Now we have two more agents doing slightly different searches to support slightly different goals. We should get three unique reports!

However, reading three reports sounds very boring. What we really want is another agent that can summarise all three individual reports into just one report. Because AI should help us be more lazy:

In [None]:
class SummariserAgent:
    def __init__(self, name, role, llm):
        self.name = name
        self.role = role
        self.llm = llm

    def summarise_reports(self, reports):
        # Combine the reports from other agents
        combined_reports = "\n".join(reports)

        prompt = f"""
          Your goal is to summarize the following reports into a cohesive, professional summary:

          {combined_reports}

          The report should be at least three paragraphs in length and should cover each of the individual reports sents to you.
        """

        response = self.llm(prompt,
                              return_full_text=False,
                              # double the amount of tokens 256 for the research agents
                              # 512 for our summariser
                              max_new_tokens=512,
                              do_sample=True,
                              temperature=0.8)[0]["generated_text"]
        return response

And again we can create an object of this Class template:

In [None]:
summariser = SummariserAgent(
    name="AI Research Summarizer",
    role="Senior AI Research Analyst",
    llm=pipe
)

Now we can call research agents #2 and #3:

In [None]:
torch.cuda.empty_cache() # empty the cache - rolling memory in RAM to avoid overload

# hashed out as we ran this earlier

# Task 1: AI Researcher
#agent1_report = agent1.run_task("AI breakthroughs in 2024")
#print(f"\n[{agent1.name}] Report:\n{agent1_report}\n")

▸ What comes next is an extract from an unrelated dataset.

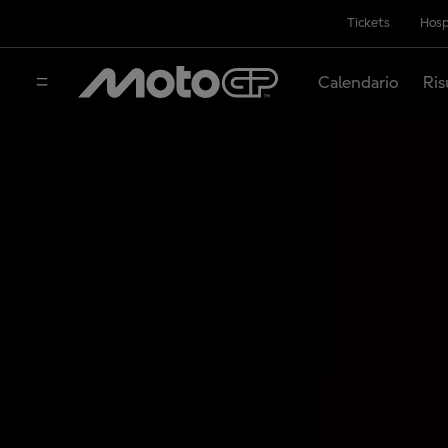
Tickets
Hosp
Calendario
Ris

# torch.cuda.empty_cache()

# Task 2: AI Data Scientist
agent2_report = agent2.run_task("AI research papers in 2024")
output.clear()

torch.cuda.empty_cache()

# Task 3: AI Ethics Officer
agent3_report = agent3.run_task("AI ethics and regulations in 2024")
output.clear()

torch.cuda.empty_cache()

In [None]:
print(f"[{agent2.name}] Report:\n{agent2_report}\n") # print report
print(f"\n[{agent3.name}] Report:\n{agent3_report}\n") # print report

Again, decent looking work. Let's summarise!

In [None]:
# Summarise all the reports
reports = [agent1_report, agent2_report, agent3_report]
final_report = summariser.summarise_reports(reports)
output.clear()

torch.cuda.empty_cache()

In [None]:
print(f"Summary Report:\n{final_report}")

A bit slow, but a good overall summary!

### __TASKS__:
1. Try modifying the roles and prompts of the agents to explore another area (e.g. your area of specialisation). How well does it perform? How might we better instruct the _SummariserAgent_ to create the sort of output we want?
2. Can you create another agent that checks the work of the researchers and asks them to rewrite if the response is not good? What would this agent class look like? How could we create the flow of work to complete these checks? You don't necessarily need to write this code in full but think about what it would look like.